[Collected data]
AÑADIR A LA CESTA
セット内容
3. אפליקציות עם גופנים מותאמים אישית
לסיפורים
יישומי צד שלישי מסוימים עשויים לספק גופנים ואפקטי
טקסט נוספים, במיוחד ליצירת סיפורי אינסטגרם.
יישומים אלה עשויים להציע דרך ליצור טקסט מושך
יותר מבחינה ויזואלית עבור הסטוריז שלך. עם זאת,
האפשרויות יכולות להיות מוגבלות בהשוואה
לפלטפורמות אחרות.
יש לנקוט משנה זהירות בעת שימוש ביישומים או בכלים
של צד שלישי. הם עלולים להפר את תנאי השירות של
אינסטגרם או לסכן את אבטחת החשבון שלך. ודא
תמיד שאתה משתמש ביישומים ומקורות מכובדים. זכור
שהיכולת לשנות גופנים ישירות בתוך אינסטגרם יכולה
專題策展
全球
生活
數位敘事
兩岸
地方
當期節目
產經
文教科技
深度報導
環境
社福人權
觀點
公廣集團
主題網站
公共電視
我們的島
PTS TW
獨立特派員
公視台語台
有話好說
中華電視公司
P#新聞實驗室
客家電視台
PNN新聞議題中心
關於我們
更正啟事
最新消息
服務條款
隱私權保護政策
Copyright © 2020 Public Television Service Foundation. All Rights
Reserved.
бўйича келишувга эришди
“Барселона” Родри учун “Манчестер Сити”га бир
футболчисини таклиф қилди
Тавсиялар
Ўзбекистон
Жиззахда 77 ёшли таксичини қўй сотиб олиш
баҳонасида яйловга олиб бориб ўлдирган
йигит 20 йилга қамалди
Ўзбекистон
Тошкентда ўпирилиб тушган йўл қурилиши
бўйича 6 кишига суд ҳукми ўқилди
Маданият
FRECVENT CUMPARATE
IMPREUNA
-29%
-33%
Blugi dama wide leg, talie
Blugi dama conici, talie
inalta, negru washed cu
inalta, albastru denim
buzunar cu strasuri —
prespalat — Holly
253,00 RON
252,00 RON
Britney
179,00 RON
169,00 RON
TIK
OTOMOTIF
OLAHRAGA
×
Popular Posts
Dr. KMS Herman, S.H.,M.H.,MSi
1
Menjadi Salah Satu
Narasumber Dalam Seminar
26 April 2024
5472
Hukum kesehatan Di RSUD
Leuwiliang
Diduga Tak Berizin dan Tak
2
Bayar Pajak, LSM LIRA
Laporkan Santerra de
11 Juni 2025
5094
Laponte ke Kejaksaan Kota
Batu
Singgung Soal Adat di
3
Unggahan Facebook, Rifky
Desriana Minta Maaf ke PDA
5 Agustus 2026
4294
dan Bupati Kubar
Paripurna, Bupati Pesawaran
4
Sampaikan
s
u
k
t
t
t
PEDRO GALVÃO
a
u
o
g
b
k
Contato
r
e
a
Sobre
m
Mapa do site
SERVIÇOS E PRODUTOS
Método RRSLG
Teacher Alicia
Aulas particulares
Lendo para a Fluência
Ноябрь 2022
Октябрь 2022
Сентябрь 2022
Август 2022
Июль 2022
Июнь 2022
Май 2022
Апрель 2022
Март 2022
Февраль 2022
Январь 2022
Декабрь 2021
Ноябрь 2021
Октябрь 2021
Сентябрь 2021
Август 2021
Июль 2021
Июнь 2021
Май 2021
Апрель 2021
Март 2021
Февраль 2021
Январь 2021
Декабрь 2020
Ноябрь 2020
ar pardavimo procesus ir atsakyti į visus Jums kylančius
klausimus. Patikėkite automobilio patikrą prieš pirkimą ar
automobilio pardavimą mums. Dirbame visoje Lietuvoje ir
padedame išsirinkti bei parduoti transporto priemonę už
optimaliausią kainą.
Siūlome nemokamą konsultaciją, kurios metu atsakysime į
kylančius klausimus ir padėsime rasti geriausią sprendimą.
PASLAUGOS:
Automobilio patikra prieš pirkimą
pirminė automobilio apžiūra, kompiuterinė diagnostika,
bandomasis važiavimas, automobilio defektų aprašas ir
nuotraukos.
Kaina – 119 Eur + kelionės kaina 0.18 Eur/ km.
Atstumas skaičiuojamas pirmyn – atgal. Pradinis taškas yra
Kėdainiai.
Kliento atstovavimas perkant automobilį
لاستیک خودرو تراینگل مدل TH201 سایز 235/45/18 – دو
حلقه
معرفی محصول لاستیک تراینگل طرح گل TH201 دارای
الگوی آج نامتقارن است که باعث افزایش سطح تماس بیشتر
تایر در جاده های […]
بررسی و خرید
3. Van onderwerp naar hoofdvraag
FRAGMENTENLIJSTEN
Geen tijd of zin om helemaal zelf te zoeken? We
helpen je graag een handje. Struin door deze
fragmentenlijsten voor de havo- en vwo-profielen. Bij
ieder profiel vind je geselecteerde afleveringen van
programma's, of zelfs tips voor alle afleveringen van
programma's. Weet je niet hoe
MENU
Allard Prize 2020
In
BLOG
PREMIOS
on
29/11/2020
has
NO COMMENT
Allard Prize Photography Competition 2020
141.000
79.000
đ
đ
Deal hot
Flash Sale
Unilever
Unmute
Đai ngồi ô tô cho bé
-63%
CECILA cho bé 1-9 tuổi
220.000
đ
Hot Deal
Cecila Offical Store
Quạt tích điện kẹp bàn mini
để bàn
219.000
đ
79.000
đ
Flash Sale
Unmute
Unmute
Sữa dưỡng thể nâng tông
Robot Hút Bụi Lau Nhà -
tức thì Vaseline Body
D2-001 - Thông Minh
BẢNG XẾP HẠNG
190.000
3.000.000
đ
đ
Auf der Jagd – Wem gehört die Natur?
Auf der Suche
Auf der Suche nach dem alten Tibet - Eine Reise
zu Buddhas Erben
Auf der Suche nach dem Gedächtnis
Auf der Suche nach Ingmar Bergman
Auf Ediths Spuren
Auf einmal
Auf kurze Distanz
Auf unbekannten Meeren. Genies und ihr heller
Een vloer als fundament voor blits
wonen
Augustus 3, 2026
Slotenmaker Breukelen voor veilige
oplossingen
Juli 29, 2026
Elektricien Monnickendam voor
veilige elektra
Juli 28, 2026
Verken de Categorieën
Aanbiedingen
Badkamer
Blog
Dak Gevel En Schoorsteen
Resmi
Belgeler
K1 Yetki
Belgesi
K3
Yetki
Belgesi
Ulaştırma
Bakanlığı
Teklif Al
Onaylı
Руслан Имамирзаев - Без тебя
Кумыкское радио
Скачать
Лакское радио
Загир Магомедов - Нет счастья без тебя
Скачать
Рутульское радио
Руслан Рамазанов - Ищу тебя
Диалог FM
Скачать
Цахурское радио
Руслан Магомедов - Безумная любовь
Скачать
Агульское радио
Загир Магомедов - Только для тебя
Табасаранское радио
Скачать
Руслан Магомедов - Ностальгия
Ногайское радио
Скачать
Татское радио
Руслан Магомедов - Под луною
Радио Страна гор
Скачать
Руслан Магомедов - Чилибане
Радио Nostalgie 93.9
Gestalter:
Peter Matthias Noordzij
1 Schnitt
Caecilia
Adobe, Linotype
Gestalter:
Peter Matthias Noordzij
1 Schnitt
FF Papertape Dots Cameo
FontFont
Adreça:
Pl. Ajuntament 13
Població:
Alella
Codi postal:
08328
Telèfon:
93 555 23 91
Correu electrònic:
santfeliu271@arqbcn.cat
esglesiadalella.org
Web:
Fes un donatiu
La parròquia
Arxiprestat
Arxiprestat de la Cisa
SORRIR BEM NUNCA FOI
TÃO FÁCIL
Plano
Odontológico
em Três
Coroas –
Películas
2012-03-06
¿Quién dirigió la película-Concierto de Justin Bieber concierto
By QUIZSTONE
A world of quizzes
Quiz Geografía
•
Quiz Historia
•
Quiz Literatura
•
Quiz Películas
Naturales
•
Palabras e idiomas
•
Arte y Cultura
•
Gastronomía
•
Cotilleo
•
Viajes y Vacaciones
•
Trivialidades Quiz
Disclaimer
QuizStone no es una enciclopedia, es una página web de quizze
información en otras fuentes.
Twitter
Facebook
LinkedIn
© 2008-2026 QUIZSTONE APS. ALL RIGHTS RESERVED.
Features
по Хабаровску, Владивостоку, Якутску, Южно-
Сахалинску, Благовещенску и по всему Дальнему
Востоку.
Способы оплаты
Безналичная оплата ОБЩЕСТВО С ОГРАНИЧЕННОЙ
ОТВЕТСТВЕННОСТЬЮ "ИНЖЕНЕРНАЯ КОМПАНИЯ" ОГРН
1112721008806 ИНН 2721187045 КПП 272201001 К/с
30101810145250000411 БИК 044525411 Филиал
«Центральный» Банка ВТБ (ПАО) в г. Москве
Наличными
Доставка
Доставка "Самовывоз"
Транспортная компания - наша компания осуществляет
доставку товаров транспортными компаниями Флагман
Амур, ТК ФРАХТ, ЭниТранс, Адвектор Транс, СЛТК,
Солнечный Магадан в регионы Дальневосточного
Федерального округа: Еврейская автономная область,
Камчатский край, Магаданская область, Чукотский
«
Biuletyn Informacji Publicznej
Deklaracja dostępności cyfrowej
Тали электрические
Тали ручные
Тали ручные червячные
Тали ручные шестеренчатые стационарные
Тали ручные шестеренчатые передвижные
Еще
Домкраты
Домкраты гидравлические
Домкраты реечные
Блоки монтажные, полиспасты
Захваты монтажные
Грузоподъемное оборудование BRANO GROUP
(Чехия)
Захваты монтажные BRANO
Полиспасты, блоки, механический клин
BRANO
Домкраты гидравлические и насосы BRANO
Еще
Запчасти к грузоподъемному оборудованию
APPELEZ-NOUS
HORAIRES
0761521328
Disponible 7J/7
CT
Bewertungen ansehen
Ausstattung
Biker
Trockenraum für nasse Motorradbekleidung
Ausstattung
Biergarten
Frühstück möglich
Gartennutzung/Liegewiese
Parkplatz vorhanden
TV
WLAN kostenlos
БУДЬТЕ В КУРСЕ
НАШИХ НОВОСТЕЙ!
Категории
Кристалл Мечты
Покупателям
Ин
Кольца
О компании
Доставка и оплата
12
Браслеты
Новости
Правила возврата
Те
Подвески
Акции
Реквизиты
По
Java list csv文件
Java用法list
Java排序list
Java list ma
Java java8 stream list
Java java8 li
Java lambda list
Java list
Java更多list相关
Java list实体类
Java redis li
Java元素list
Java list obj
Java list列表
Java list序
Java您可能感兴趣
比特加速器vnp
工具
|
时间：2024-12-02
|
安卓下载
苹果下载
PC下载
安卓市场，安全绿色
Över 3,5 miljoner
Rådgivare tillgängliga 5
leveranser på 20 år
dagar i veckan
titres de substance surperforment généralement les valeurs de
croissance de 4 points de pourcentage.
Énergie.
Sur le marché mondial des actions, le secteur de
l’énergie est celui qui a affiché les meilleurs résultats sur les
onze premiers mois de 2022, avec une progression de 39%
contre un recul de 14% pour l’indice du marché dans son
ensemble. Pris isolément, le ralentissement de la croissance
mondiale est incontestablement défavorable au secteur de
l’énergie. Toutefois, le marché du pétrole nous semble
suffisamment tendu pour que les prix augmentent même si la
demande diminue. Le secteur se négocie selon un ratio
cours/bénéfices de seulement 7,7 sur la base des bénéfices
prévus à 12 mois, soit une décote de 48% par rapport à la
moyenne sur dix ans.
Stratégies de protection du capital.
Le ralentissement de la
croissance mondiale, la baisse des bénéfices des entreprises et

YOUR GOAL:
Where a line of the records above holds the word "עשויים", count it; give the total as a single number and nothing else.

ANSWER BOX:
2